Dataset entries

== Segment start ==

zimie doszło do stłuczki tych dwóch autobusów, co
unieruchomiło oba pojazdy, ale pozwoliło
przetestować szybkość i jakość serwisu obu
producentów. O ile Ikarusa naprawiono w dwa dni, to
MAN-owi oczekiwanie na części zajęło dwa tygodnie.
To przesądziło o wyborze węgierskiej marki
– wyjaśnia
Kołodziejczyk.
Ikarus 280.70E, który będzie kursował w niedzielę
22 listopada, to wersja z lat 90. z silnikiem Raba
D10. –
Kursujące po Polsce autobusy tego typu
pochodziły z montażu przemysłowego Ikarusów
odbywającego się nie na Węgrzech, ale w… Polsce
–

== Segment end ==

Which lines above run from the one containing "MAN-owi oczekiwanie na" to the one containing "pochodziły z montażu przemysłowego Ikarusów"? Give them again exactly, both ends included.

MAN-owi oczekiwanie na części zajęło dwa tygodnie.
To przesądziło o wyborze węgierskiej marki
– wyjaśnia
Kołodziejczyk.
Ikarus 280.70E, który będzie kursował w niedzielę
22 listopada, to wersja z lat 90. z silnikiem Raba
D10. –
Kursujące po Polsce autobusy tego typu
pochodziły z montażu przemysłowego Ikarusów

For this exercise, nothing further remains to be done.